Wednesday, October 30, 2013

Doctor Who 50th Anniversary: Voyage of the Damned





Doctor Who: 
Voyage of the Damned 
By Russell T. Davies

“I'm the Doctor. I'm a Time Lord. I'm from the planet Gallifrey in the constellation of Kasterborous. I'm nine hundred and three years old and I'm the man who's going to save your lives and all six billion people on the planet below. You got a problem with that?”

Its once again time for another Christmas special and once again the Tenth Doctor is without a companion.   This time around he is paired with Kylie Minogue who is more famous for being a pop singer.  During the Summer and Fall all the speculation was about whether or not the Titanic that crashed into the TARDIS was the genuine article or a spaceship.  Well it turned out that it was of course a spaceship.  The Titanic it turned out was a holiday cruise spaceship that had tons of passengers traveling to Earth to experience the Christmas holidays.  Unfortunately The Doctor shows up so you know what is about to happen next.


When this story first came out I was a tad hesitant about it and thought that the premise wouldn’t work and that it would not be a good story.  But my worries were for not as it was an entertaining story for the most part.  What we got was a story that had some elements of The Robots of Death and The Poseidon Adventure.  In other words we had an homage to disaster movies.  RTD gives us a pretty good disaster movie with the spaceship getting pelted by asteroids when the suicidal captain of the ship leaves the shields down so he can kill himself.  What ensues next is a fight for survival as the robot Hosts have also been programmed to kill anyone left alive on the ship.  Plenty of action in Voyage of the Damned to keep you interested.
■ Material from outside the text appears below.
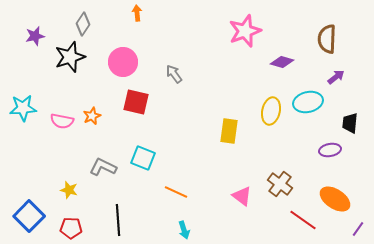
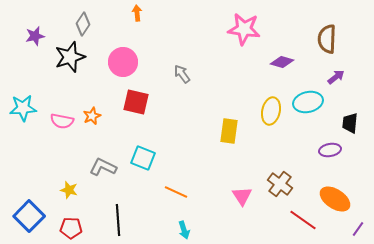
pink star: moved 1 px left, 2 px up; rotated 28 degrees clockwise
gray arrow: moved 8 px right
pink triangle: rotated 20 degrees clockwise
Not lost among the action was the character development.  You could really get a feel for the central characters of the story that when most of them died you felt sorry for them. Well except one guy Slade played by Gray O’Brien who was one character you were hoping would buy the farm but unfortunately survives the story.  What is the deal with the Tenth Doctor that where ever he goes all the girls fall in love with him.  It gets  old real fast and thankfully this doesn’t happen in the series that Donna is the companion. 


The robots of the story The Host were dressed as angels and turned out to be angels of death.  They eventually had their programming changed and started killing people because Max wanted that to happen and the disaster so he can save face and get his company back.  The robots’ turning on people has been done before and was done a lot better in the Tom Baker story The Robots of Death.   Plus the robots looked cooler in that story also.


I liked the way Voyage of the Damned worked out including the ending when Astrid sacrificed herself to save everyone.  Pushing cyborg Max off the platform into the engines with a fork lift was pretty good and not what I expected to happen.  So no happy ending this time around. 


One of the surprising things in Voyage of the Damned was how well Kylie Minogue was.  This was another of the little things that worried me way back when this one first aired but her performance did not disappoint and did not bring the story down.  That distinction goes to RTD who did yet again another of his what was he thinking moments.  The stupid scene was the Queen running out of Buckingham Palace and the waving at the ship going Merry Christmas.  Really, did we need that scene?  I thought it was pretty stupid and an eye roller.


The Voyage of the Damned was an ok story with a lot of entertaining moments and was fast paced and action packed that didn’t require any heavy thinking to enjoy it.  A nice mindless story that has some faults like the angels lifting The Doctor up and flying up to the control deck and well the whole reason Max did what he did and expecting Captain to commit suicide was a stretch.  But overall Voyage of the Damned was a nice story to watch after Christmas dinner.